## PROBLEM TO WORK ON:
Below are the records. Count the lines containing the string "phẩm", and reply with the number alone.

## DATA SUPPLIED:
== Segment start ==
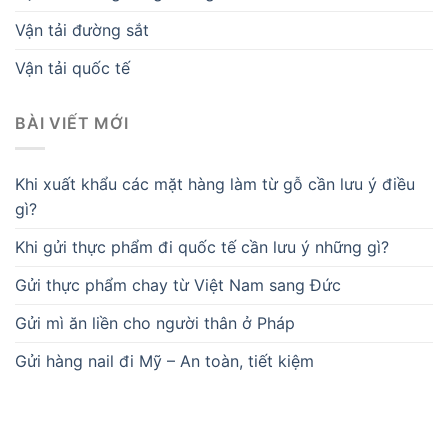
Vận tải đường sắt
Vận tải quốc tế
BÀI VIẾT MỚI
Khi xuất khẩu các mặt hàng làm từ gỗ cần lưu ý điều
gì?
Khi gửi thực phẩm đi quốc tế cần lưu ý những gì?
Gửi thực phẩm chay từ Việt Nam sang Đức
Gửi mì ăn liền cho người thân ở Pháp
Gửi hàng nail đi Mỹ – An toàn, tiết kiệm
== Segment end ==
## EXPECTED OUTPUT:
2